No One Promised Media a Rose Garden

Methinks my former press colleagues doth protest too much about Trump's war on the media. He is an asshole but the media's job is to cover him as he is, not as we want him to be.

His lies, his distractions, his bizarre and potentially treasonous infatuation with Vladimir Putin, his conflicts, his religious and racist bigotry, his ignorance, his xenophobia, his narcissism, his disdain for the voters who elected him, his disregard for the domestic and international consensus that has kept the country and world afloat, his cabinet of plutocrats and right wing apparatchiks, all those can and must be covered without whining that he is being disrespectful to the media.

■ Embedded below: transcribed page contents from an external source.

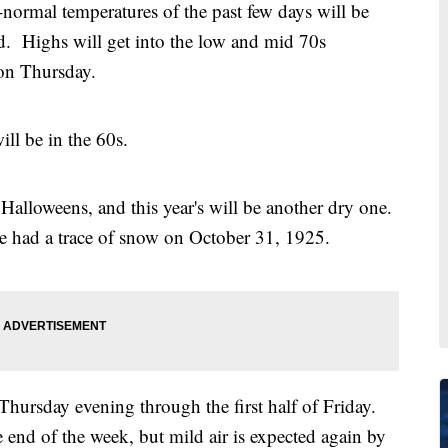
rmal temperatures of the past few days will be
. Highs will get into the low and mid 70s
on Thursday.
ll be in the 60s.
Halloweens, and this year's will be another dry one.
e had a trace of snow on October 31, 1925.
 Thursday evening through the first half of Friday.
e end of the week, but mild air is expected again by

I think Carl Bernstein had it right that Kelly Anne Conway is the minister of propaganda. I have been on shows with her. She is smart and open-minded and funny in the green room and then nothing but talking points on the set. So the job is to try and cut through the blather to find the closest approximation to truth that you can, even if the administration is stiff-arming or cherry-picking reporters to control its message.

I did battle with Rudy Giuliani on a daily basis when he was mayor. Like Trump, he acted as if history began with him, and that anything other than parroting his talking points was akin to heresy, albeit without his having access to nuclear weapons. But he was far more open-minded and accessible than the right-wing robotic acolyte he has become on the national stage, in large part because he exposed himself to daily jousting in City Hall's Blue Room with the Room Nine scribes down the hall.

I did battle with David Dinkins as well, someone I liked and respected. I cannot remember the exact topic, but I remember a call from Dinkins saying he was disappointed in me because of something I wrote that was critical of him. I told him maybe the problem was that he had expectations of me - my job was to cover him whatever my personal relationship with him was.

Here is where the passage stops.